Lens on Outdoor Learning describes unique qualities of natural outdoor environments and opportunities for learning that cannot be replicated indoors. Children have more choices and more freedom to move physically outdoors, as well as more freedom to flow in, out, and between activities. This freedom allows children to select activities and places that are intrinsically captivating, and therefore elicit dispositions such as engagement and persistence. Children are also able to select just the right level of challenge for themselves, which supports risk-taking, responsibility, and confidence. Natural environments offer variety and dynamic, but predictable change. “Loose parts” such as sticks, pine cones, leaves, stones, sand, and water are open-ended and offer infinite possibilities for play and investigation. Children can revisit experiences over an extended period of time, observing changes in natural phenomena such as life cycles of plants or changing states of matter such as water, as well as revisiting and extending play that is increasingly deep and complex. The natural environment poses challenges to which children must respond by using a “broad range of cognitive aptitudes including measurement, planning, problem solving, and sequencing” (p. 1). Sometimes children cannot solve problems alone, and therefore they must call upon social skills such as communication, collaboration, and conflict resolution.

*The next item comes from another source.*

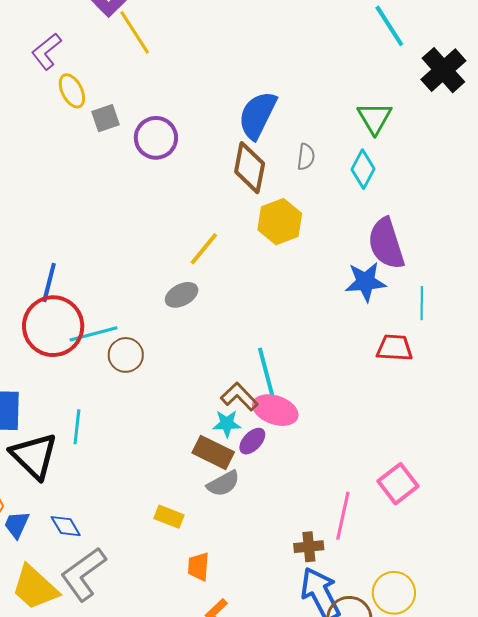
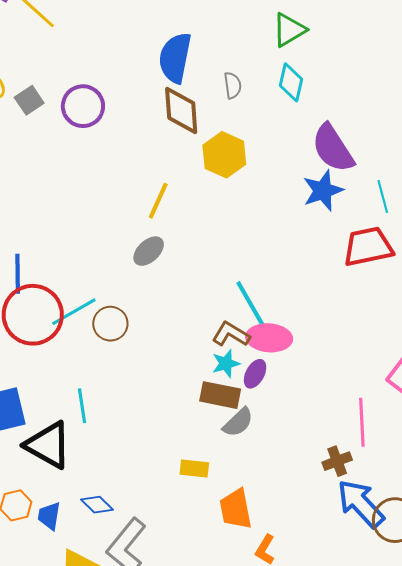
green triangle: (375, 118) -> (289, 30), turned 45
red trapezoid: (395, 348) -> (368, 247), size x1.4
orange trapezoid: (199, 567) -> (236, 509), size x1.4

A particularly fascinating observation by the authors is that often children’s dispositions and behavior are mirrored by their teacher’s dispositions and behavior. For example, curious, engaged children had curious, engaged teachers. Teachers who modeled inquiry and asked open-ended questions had children who asked many of their own questions. Teachers who planned environments that supported choices and autonomy had the most independent and confident children. The authors concluded that the behaviors and attitudes of teachers have a profound impact on the quality of children’s experiences, and ultimately the children’s own behaviors and attitudes.

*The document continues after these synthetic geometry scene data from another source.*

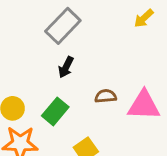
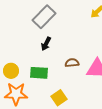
green rectangle: (55, 111) -> (39, 73), turned 54

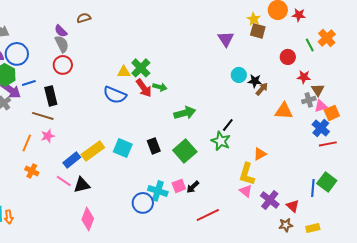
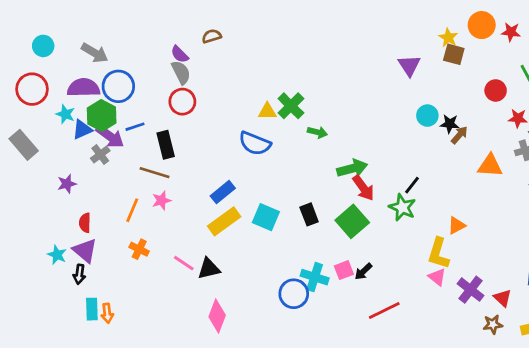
red arrow: (144, 88) -> (363, 188), moved
blue rectangle: (72, 160) -> (223, 192), moved

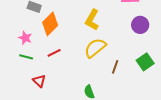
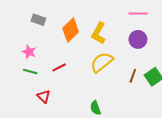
orange diamond: (50, 24) -> (71, 30), moved
purple circle: (140, 25) -> (138, 39), moved
brown line: (115, 67) -> (133, 76), moved

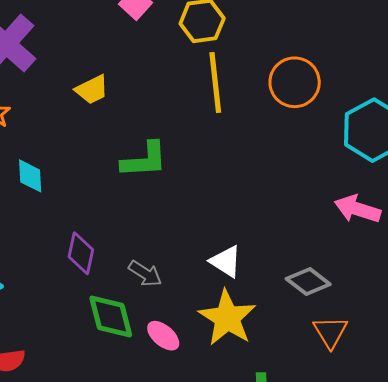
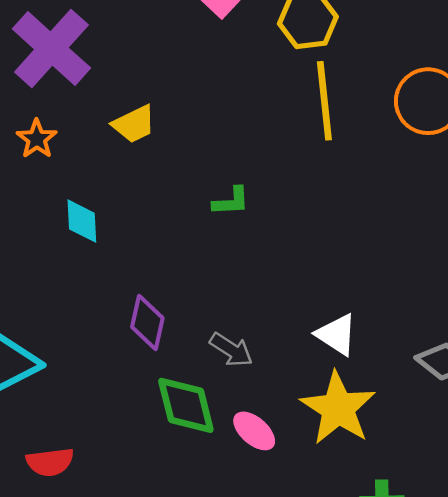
yellow trapezoid: (92, 90) -> (134, 124), moved
green L-shape: (144, 160) -> (231, 201), size x0.6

Lens on Outdoor Learning effectively brings together key contemporary issues: the worldwide movement to re-connect children with nature and the impetus of accountability for children’s learning. The authors effectively document how these two movements can come together while honoring play, which is children’s natural and most effective mode of learning. This volume is well suited for pre-service teachers as well as practicing teachers, trainers, and administrators.

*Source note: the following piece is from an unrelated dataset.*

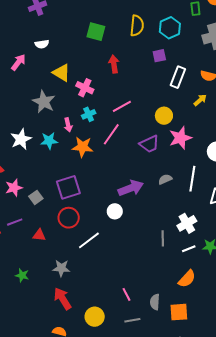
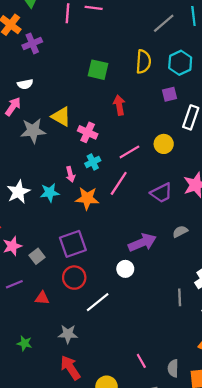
white semicircle: (42, 44) -> (25, 84), moved
gray star: (44, 102) -> (33, 131), moved, turned -30
yellow circle: (164, 116) -> (164, 144), moved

University of Nebraska-Lincoln
Julia Torquati received her degree in Family Studies from the University of Arizona. She is currently an Associate Professor in the Department of Child, Youth and Family Studies at the University of Nebraska-Lincoln where she teaches child development and early childhood education classes and conducts research on environmental education, childrens relationships, and quality of early childhood programs. The focus of her current research is investigating the influence of nature on childrens attention, cognition, and self-regulation.